Sunday, September 30, 2012

Kaggle

Reading mathbabe's blog, I learnt about Kaggle. This is a site that provides data so that data analysts can put their techniques to work. This data is provided by institutions who are interested in having their data analyzed. Then, the data is analyzed in the form of a contest, and he who gets the best results by the time the competition ends, wins a prized paid by the data owner. This is best summarized by its Wikipedia's page:
  1. The competition host prepares the data and a description of the problem. Kaggle offers a consulting service which can help the host do this, as well as frame the competition, anonymize the data, and integrate the winning model into their operations.
  2. Participants experiment with different techniques and compete against each other to produce the best models.
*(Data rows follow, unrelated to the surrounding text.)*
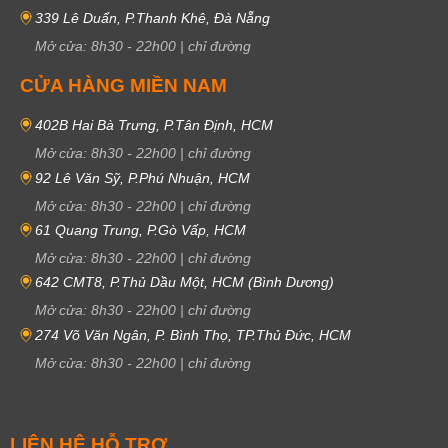
339 Lê Duẩn, P.Thanh Khê, Đà Nẵng
Mở cửa:
8h30
-
22h00
|
chỉ đường
CỬA HÀNG MIỀN NAM
402B Hai Bà Trưng, P.Tân Định, HCM
Mở cửa:
8h30
-
22h00
|
chỉ đường
92 Lê Văn Sỹ, P.Phú Nhuận, HCM
Mở cửa:
8h30
-
22h00
|
chỉ đường
61 Quang Trung, P.Gò Vấp, HCM
Mở cửa:
8h30
-
22h00
|
chỉ đường
642 CMT8, P.Thủ Dầu Một, HCM (Bình Dương)
Mở cửa:
8h30
-
22h00
|
chỉ đường
274 Võ Văn Ngân, P. Bình Thọ, TP.Thủ Đức, HCM
Mở cửa:
8h30
-
22h00
|
chỉ đường
LIÊN HỆ HỖ TRỢ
For most competitions, submissions are scored immediately (based on their predictive accuracy relative to a hidden solution file) and summarized on a live leaderboard.
  3. After the deadline passes, the competition host pays the prize money in exchange for "a worldwide, perpetual, irrevocable and royalty free license [...] to use the winning Entry", i.e. the algorithm, software and related intellectual property developed, which is "non-exclusive unless otherwise specifies


I have seen interesting designs and topics. It is, no doubt, a very interesting source and might even provide a good topic for a thesis, from the practical point of view. I have yet to study it more deeply.